Tue 22 Sep 2009 7:42 am   //   Posted in: Media, Technology

Information Darwinism

I still remember sitting in my 9th grade science class and seeing, for the first time, a simple explanation of DNA. It blew my mind how elegant a solution it is to coding information: A zipper of matching teeth. Sometimes a mutation occurs that helps a species stay alive and reproduce. It gets copied ferociously, and we call that evolution. It’s beautiful.

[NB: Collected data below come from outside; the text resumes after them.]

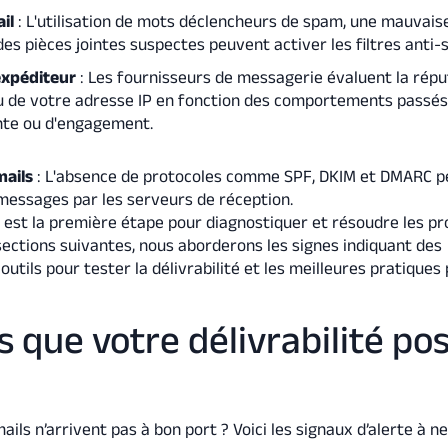
il
: L'utilisation de mots déclencheurs de spam, une mauvais
es pièces jointes suspectes peuvent activer les filtres anti-
expéditeur
: Les fournisseurs de messagerie évaluent la répu
 de votre adresse IP en fonction des comportements passés,
inte ou d'engagement.
mails
: L'absence de protocoles comme SPF, DKIM et DMARC p
 messages par les serveurs de réception.
est la première étape pour diagnostiquer et résoudre les p
s sections suivantes, nous aborderons les signes indiquant des
outils pour tester la délivrabilité et les meilleures pratiques
es que votre délivrabilité po
ils n’arrivent pas à bon port ? Voici les signaux d’alerte à n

In some ways, the spreading of news via the Internet these days is like natural selection. I’m going to single out Twitter here—not because Twitter is the only place information Darwinism is happening, but because it’s easiest to explain. On Twitter, people are sharing millions of facts every minute. Some of these facts get retweeted, copied. The most valuable, urgent and interesting information gets copied with great speed. Definitive, immediate news of mass interest (think: death of a celebrity) spreads the fastest and the farthest. Contrary to my prediction a few months ago, Twitter is surprisingly good at preventing the spread of bad information. Sure, a few people will copy a false rumor or a non-story (“URGENT! Earthquake reported in ___!”), but there seem to be enough influential Twitterers who know how to check facts, debunk false rumors, and consider history and context. Look at Wikipedia for evidence that, generally, crowdsourced editing works way better than you think it should.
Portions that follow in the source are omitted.